(THE RECORDS):
=======
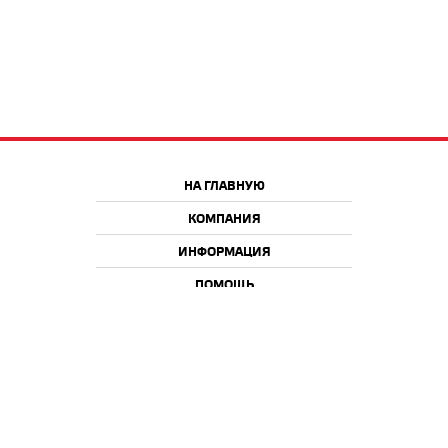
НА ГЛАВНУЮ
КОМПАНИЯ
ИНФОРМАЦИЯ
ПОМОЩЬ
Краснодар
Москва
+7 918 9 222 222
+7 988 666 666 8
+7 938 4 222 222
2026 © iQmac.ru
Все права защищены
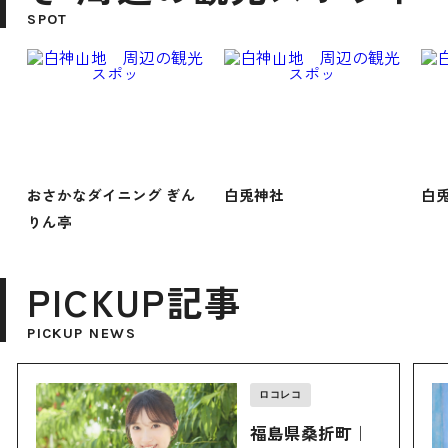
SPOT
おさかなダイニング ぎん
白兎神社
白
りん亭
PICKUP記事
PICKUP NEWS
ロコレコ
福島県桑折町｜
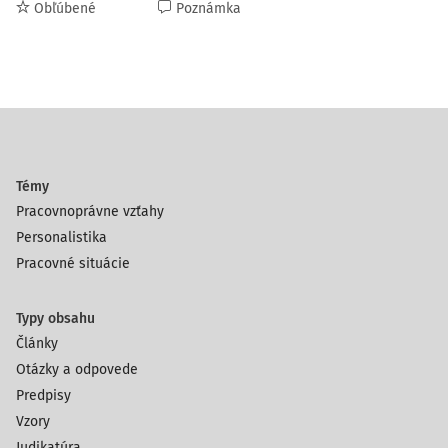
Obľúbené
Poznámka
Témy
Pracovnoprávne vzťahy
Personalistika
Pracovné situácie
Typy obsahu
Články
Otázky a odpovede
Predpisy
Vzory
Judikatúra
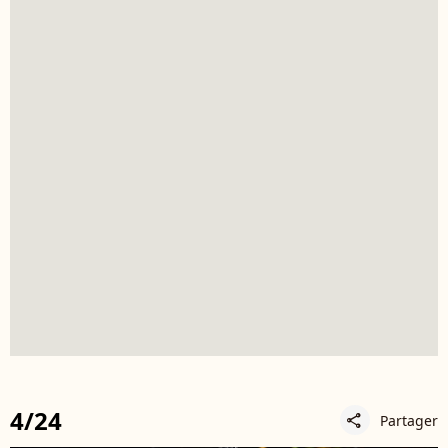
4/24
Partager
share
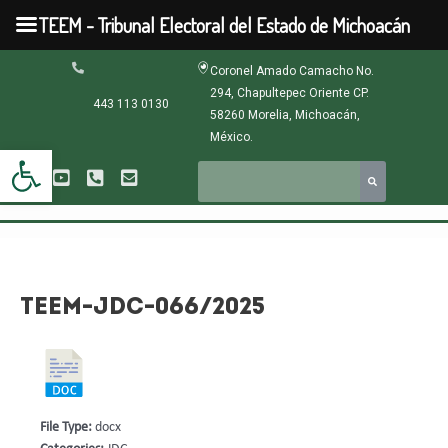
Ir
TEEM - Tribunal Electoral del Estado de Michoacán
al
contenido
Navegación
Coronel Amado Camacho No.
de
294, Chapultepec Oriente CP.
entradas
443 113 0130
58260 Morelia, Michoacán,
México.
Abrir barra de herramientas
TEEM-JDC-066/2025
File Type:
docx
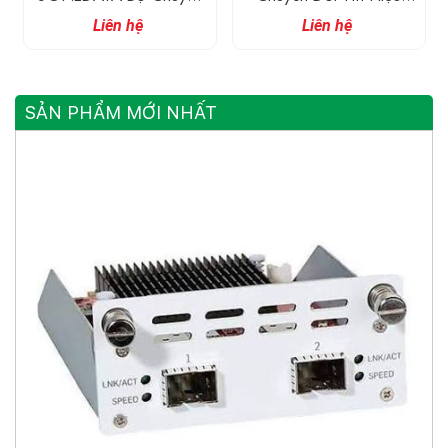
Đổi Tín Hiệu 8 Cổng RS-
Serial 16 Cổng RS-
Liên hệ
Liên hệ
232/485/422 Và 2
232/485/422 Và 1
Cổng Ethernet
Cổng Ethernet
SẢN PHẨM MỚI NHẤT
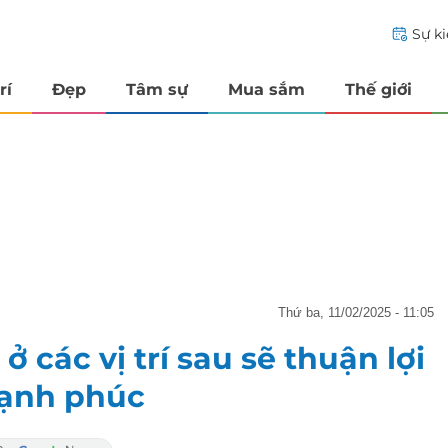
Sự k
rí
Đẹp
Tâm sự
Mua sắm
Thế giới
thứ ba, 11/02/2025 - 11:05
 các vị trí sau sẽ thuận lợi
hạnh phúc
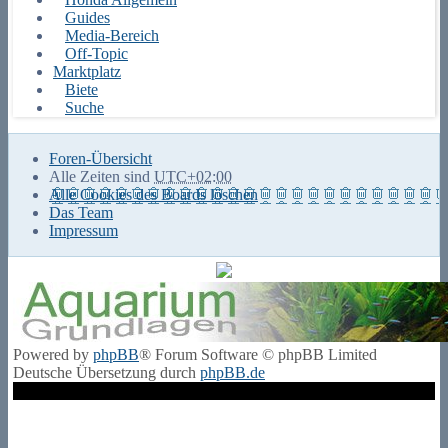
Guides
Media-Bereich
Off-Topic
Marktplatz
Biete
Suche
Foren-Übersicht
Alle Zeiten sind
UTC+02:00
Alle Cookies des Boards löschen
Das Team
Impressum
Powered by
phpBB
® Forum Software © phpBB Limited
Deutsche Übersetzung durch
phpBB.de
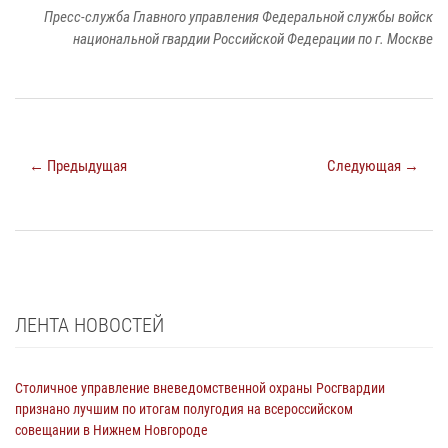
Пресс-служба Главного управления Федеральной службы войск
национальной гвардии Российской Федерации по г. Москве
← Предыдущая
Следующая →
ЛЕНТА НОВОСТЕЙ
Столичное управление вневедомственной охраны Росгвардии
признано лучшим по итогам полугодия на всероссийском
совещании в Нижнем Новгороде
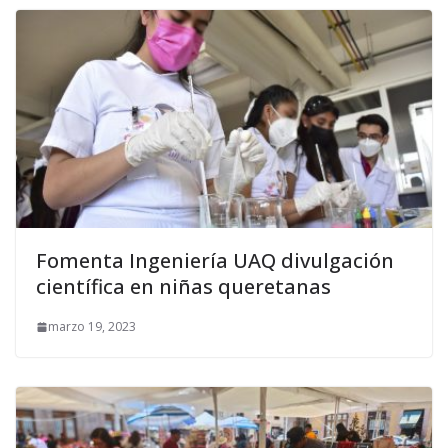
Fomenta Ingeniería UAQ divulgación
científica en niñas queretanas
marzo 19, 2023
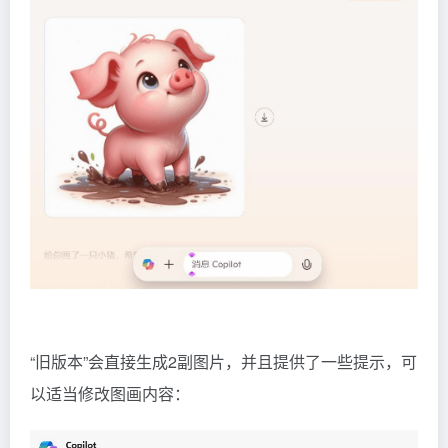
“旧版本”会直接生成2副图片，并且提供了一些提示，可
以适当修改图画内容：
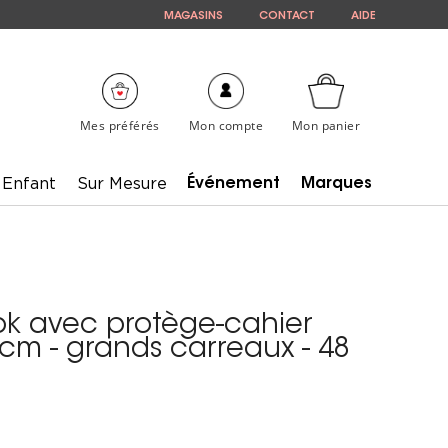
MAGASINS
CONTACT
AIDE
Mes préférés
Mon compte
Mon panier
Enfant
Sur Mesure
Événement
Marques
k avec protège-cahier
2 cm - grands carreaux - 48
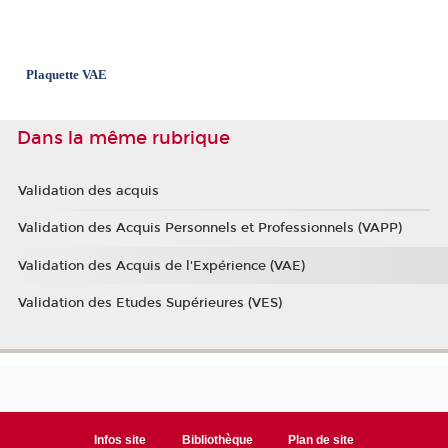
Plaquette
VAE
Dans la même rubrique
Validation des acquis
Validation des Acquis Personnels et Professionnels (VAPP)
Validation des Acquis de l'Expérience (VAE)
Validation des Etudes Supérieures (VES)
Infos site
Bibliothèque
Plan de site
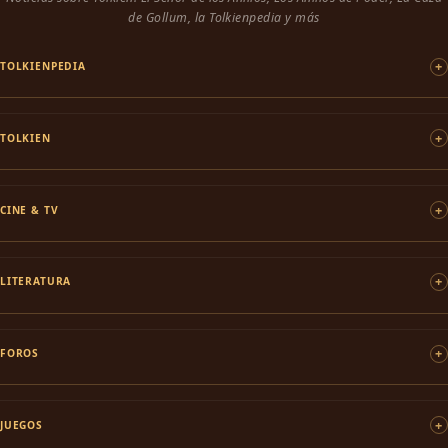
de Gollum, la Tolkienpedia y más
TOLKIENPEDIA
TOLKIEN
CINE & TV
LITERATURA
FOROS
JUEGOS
=======
Each line holding the word "Validation" must be copied from the data.

Validation des acquis
Validation des Acquis Personnels et Professionnels (VAPP)
Validation des Acquis de l'Expérience (VAE)
Validation des Etudes Supérieures (VES)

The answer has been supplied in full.